Research code workflow

This page is designed to be a quick reference for the stages in building a research coding project. Please refer back to the main text for detailed guidance for any of these steps or stages.

Single directory project
Dual directory project

If you select this tab, the instructions below will show information relevant to organising your project in a single project folder: this folder will contain all of your code, application, analysis, figures, and notes.

If you select this tab, the instructions below will show information relevant to organising your project in two project folders: one folder for your core code as an installable package, the other containing the application of this code, analysis, notes, figures etc.

Part One: building the core code

1. Brainstorm and gather requirements

Functional requirements: what must the software do?
Non-functional requirements: how should it work/behave?
Constraints: what are the limitations or assumptions?

2. Create your project directory structure in a repository

Project name:

View commands to create structure

Single directory project
Dual directory project

3. Create a development environment

conda env create -f environment.yml

conda env update --file environment.yaml --prune

4. Write your pseudocode, comments, and code

Write code for yourself in a year: name variables and functions sensibly, and use comments to add context

5. Write a test suite

Create your tests in a folder called test. Call the file test_<YOUR-PYTHON-MODULE-NAME>.py, and define the functions inside it as def test_<YOUR-FUNCTION-NAME>():.

Use this format:

def test_example():
    '''Test for the example function'''

    # Arrange
    test_variable_1 = 0
    test_variable_2 = 1
    expected_output = 7

    # Act
    output = your_function(test_variable_1, test_variable_2)

    # Assert
    assert output == expected_output

    # No cleanup needed

All functions in your core code package should be tested.

You’ll want to add:

Module and function level docstrings
A README.md file
A pyproject.toml file to document your core Python package
Possibly some example notebooks running the code

In your core code/package repository:

Module and function level docstrings
A README.md file
A pyproject.toml file to document your core Python package

In your analysis/application file:

Module and function level docstrings of code
Example notebooks
Instructions in your README.md on how to use the code in the package repository.

Part two: using the core code

1. Setting up your folder structure

Single directory project
Dual directory project

You’ve already sorted this back in Step 2

This is more flexible, but it’s generally still a good idea to keep things organised.

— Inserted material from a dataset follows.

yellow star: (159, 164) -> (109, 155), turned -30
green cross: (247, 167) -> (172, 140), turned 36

This folder might look like this:

pallasite-parent-body-evolution/    The project git repository
├── LICENSE
├── README.md
├── environment.yml                 The libraries I need for analysis (including the package from our package repository)
├── data                            I usually load in large data from storage elsewhere
│   ├── interim                     But sometimes do keep small summary datafiles in the repository
│   ├── processed
│   └── raw
├── docs                            Notes on analysis, process etc.
├── notebooks                       Jupyter notebooks used for analysis
├── reports                         For a manuscript source, e.g., LaTeX, Markdown, etc., or any project reports
│   └── figures                     Figures for the manuscript or reports
├── src                             Source code for this project
│   ├── data                        Scripts and programs to process data
│   ├── tools                       Any helper scripts go here
│   └── visualization               Scripts for visualisation of your results, e.g., matplotlib, ggplot2 related.
└── tests                           Test code for this project, benchmarking, comparison to analytical models

2. Creating a research environment

Single directory project
Dual directory project

We have already done this back in Step 3.

You have a few options:

Just keep using your development environment from Step 3

As you have installed your package, you can continue to use your development environment from Step 3 across your system, in other folders.

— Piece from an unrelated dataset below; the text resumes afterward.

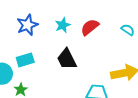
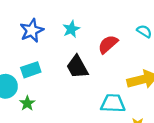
red semicircle: (90, 27) -> (108, 44), moved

Create a new environment and hardlink local package

Take the development environment you created in Step 3, and copy it into the analysis folder, and replace the following lines:

  # keep this to install your Python package locally
  - pip
  - pip:
    - --editable .

with:

  # keep this to install your Python package locally
  - pip
  - pip:
    - --editable /absolute/path/to/package-repo

This is still not easily reusable, but at least it’s now more obvious what environment you’re using, and you can still easily make changes to the package as you work.

Install your package via GitHub

Take the development environment you created in Step 3, and copy it into the analysis folder, and replace the following lines:

  # keep this to install your Python package locally
  - pip
  - pip:
    - --editable .

with:

  # keep this to install your Python package locally
  - pip
  - pip:
    - <PACKAGE_NAME>@git+https://github.com/<USER_NAME>/<REPO_NAME>

Replacing the variables <In angled brackets> with the appropriate values.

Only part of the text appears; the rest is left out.